Several years ago, a Muslim man told me that according to his religion, Jesus did not die on the cross. He said that Jesus was a righteous prophet, and that God would never allow such a good man to suffer so horribly.
That is a natural way of looking at the world. We instinctively think that nice things should happen to good people, and unpleasant things should happen to bad people. Of course, this sin-damaged world does not work that way. I deal with the larger problem of evil in my book, The Beauty of God for a Broken World. In this column, I want to address the more limited question implied by the challenge above: Was the death of Jesus compatible with God’s moral government of the world?
1) God didn’t allow Jesus to be captured and killed. God planned it. The apostle Peter said that Jesus, who was “delivered over by the predetermined plan and foreknowledge of God, you nailed to a cross by the hands of godless men and put Him to death” (Acts 2:23).
2) The greatest suffering of Jesus was not His physical agony, but the wrath of God poured out on Him for our sins. “He was pierced through for our transgressions, He was crushed for our iniquities; the chastening for our well-being fell upon Him, and by His scourging we are healed.... The Lord was pleased to crush Him, putting Him to grief” (Isaiah 53:5, 10).
3) Jesus was not captured and killed against His will. He said, “I lay down My life for the sheep.... I lay down my life so that I may take it again. No one has taken it away from Me, but I lay it down on My own initiative. I have authority to lay it down, and I have authority to take it up again” (John 10:15, 17-18).

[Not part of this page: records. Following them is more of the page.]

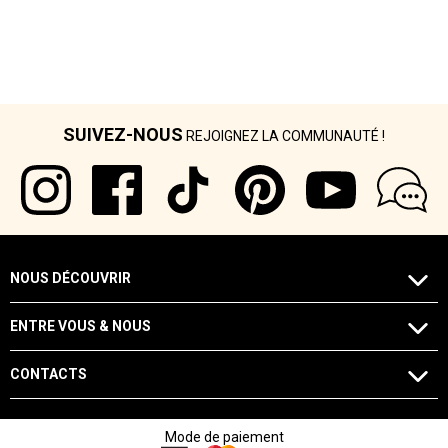
SUIVEZ-NOUS
REJOIGNEZ LA COMMUNAUTÉ !
NOUS DÉCOUVRIR
ENTRE VOUS & NOUS
CONTACTS
Mode de paiement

4) Jesus was not just a man picked by God for this fate. He was God who took on our human nature in order to save us. “In the beginning was the Word, and the Word was with God, and the Word was God.... And the Word became flesh, and dwelt among us, and we saw His glory, glory as of the only begotten of the Father, full of grace and truth” (John 1:1, 14).
5) By His death and resurrection, Jesus accomplished two great works: First, He paid the debt of sin for all who trust in Him. Second, He trounced the devil and all his demons. “He cancelled out the certificate of debt consisting of decrees against us, which was hostile to us; and He has taken it out of the way, having nailed it to the cross. When He had disarmed the rulers and authorities, He made a public display of them, having triumphed over them” (Colossians 2:14-15). Jesus’ death was not a defeat. It was the first move in a grand victory.
6) Therefore, the crucifixion of Jesus was not an example of God deserting a good man to a horrible fate. It was God’s way of taking on Himself the punishment we deserve so that He was able to uphold His own moral law and yet save those who deserved to die. The cross demonstrated God’s “righteousness at the present time, so that He would be just and the justifier of the one who has faith in Jesus” (Romans 6:26).
The death of Christ on the cross was not a failure of God’s moral government. Praise God! It was the upholding of that government along with incredible mercy and love. As we approach Good Friday and Easter, I urge you to enter by faith into a saving relationship with the crucified, risen Lord Jesus.
[This post first appeared with one minor difference in the Allentown Morning Call on March 9th, 2013 In that post I did not identify the religion of the man who objected to the death of Christ.]